By Loretta Worters, Vice President, Media Relations, Triple-I
When Isabelle Therrien started in the marine insurance industry 25 years ago, it was almost exclusively a male-dominated industry.
“The progress we have made is a testament to the women who have been a part of this industry and who have given other women the opportunity to enter this industry and create opportunities for them,” said Therrien – now senior vice president – Canada on Falvey Cargo Underwriting. Therrien has held various leading marine underwriting positions in Montreal, Toronto and New York. In addition to Falvey, she spent more than 10 years with Chubb.
“There are jobs in the shipping industry, whether it’s the big shipping industry or marine insurance,” said Therrien, who also chairs the International Union of Marine Insurance (IUMI) freight committee. “We are looking for people who have studied business or logistics, or who have been at sea and now want a job offshore, people who have an interest in global trade.”

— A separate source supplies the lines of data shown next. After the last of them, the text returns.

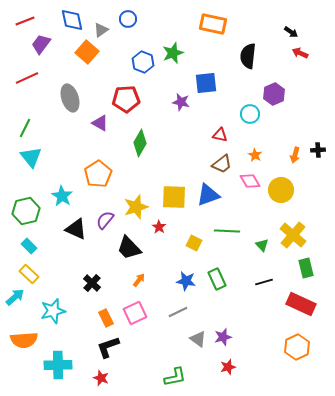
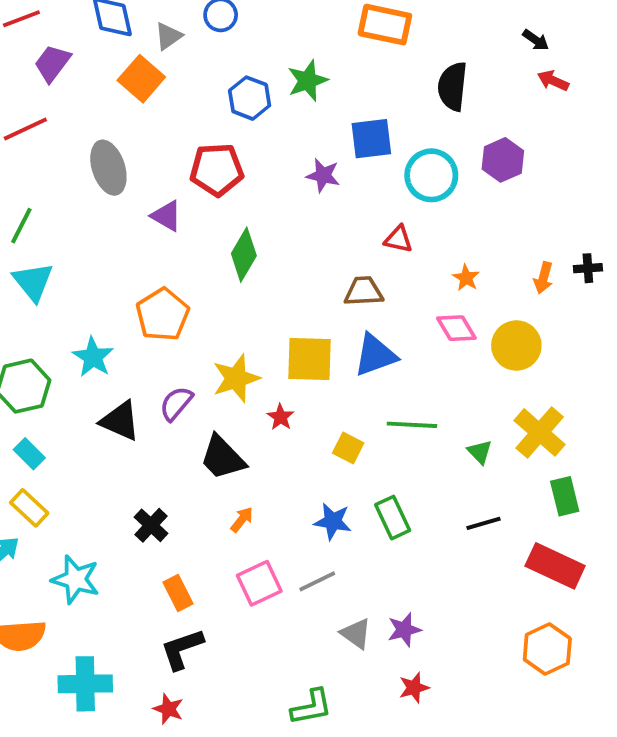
cyan circle: (250, 114) -> (431, 175), moved, size x1.4
brown trapezoid: (222, 164) -> (364, 291), moved, turned -145
cyan star: (53, 311) -> (76, 579), turned 30
pink square: (135, 313) -> (259, 583), moved

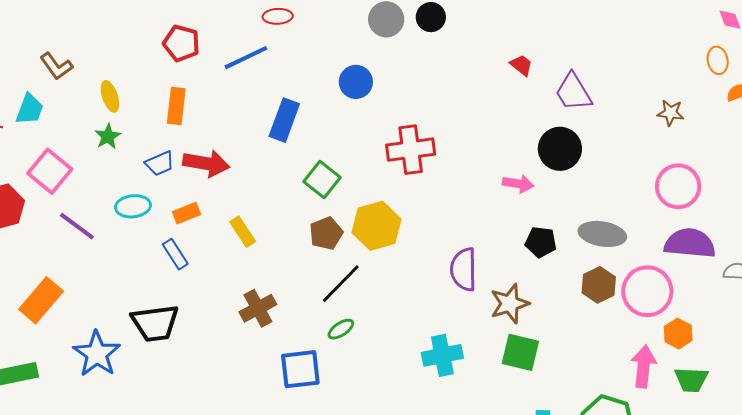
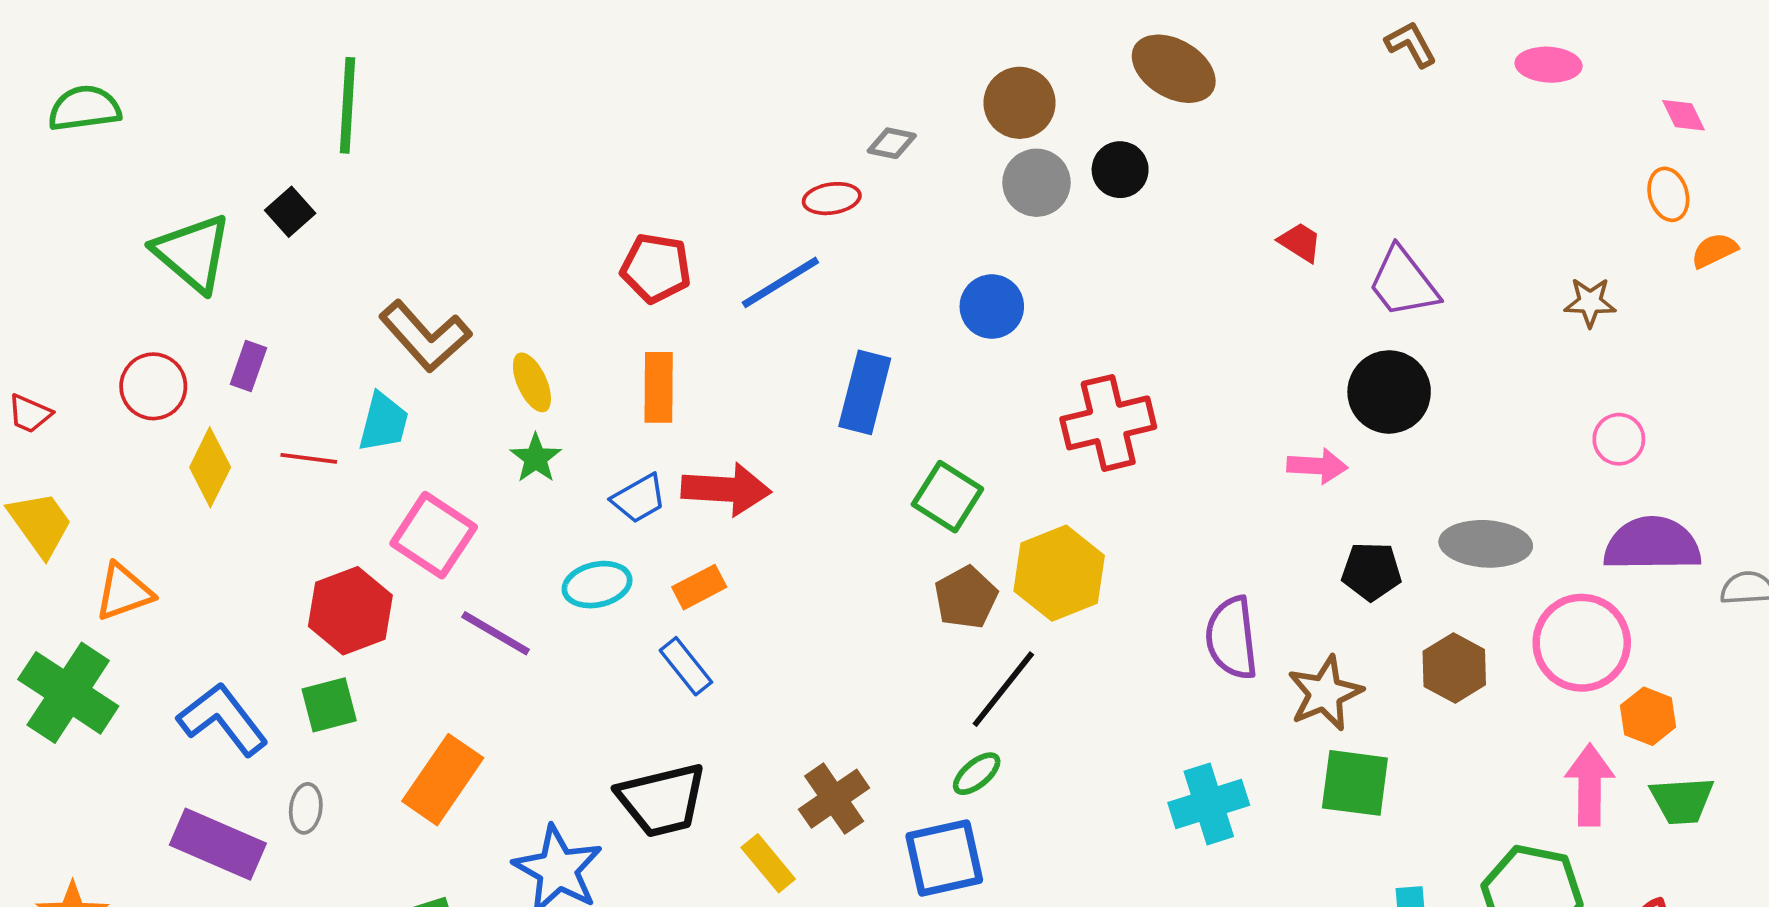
brown L-shape: (56, 66) -> (425, 336), size x1.4
pink circle: (678, 186) -> (1619, 439), size x0.6
yellow rectangle: (243, 232) -> (768, 863), moved
brown hexagon: (599, 285) -> (1454, 668), moved
brown cross: (258, 308) -> (834, 799), moved
green ellipse: (341, 329) -> (977, 774), moved

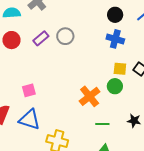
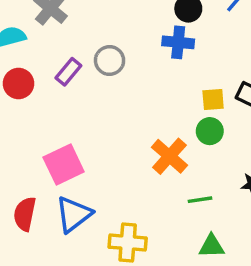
blue cross: (115, 39) -> (178, 42), moved
pink square: (29, 90) -> (64, 164), size x1.6
blue triangle: (29, 120) -> (74, 214), turned -45

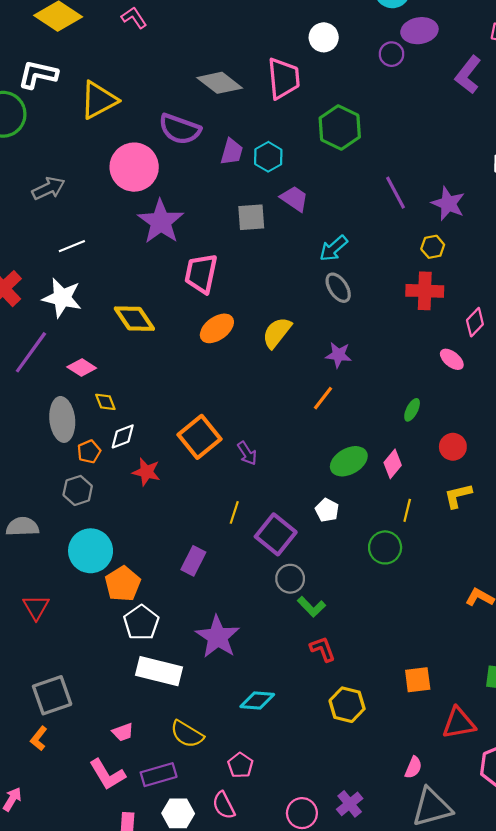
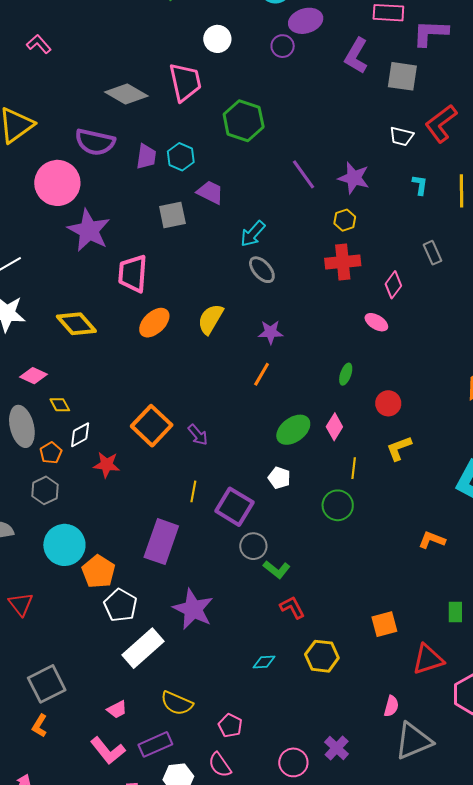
purple rectangle: (193, 561) -> (161, 542), size x1.6
white rectangle: (159, 671) -> (143, 648), turned -48
cyan diamond: (257, 701) -> (264, 662), moved, size x0.7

With almost half of the current workforce eligible for retirement over the next 10 years, there has never been a better time for women to enter the shipping industry and change the demographic.
“I did not know when I started that I would last this long in marine insurance,” said Therrien, “but if you were trying to take it away from me right now, I would say absolutely not. I love it and I really think it’s a fantastic opportunity for people to learn more about globalization, insurance and how we support global trade. ”
Honor women in shipping
In December 2021, the Assembly of the International Maritime Organization (IMO) adopted a resolution proclaiming the first International Day of Women in Shipping Ever, to be celebrated annually on 18 May.
The focus will be on women in the industry and is intended to promote the recruitment, retention and long-term employment of women in the shipping sector; raise the profile of women in shipping; strengthen the IMO’s commitment to the UN’s sustainable development of gender equality; and support the work to address the current gender imbalance in shipping.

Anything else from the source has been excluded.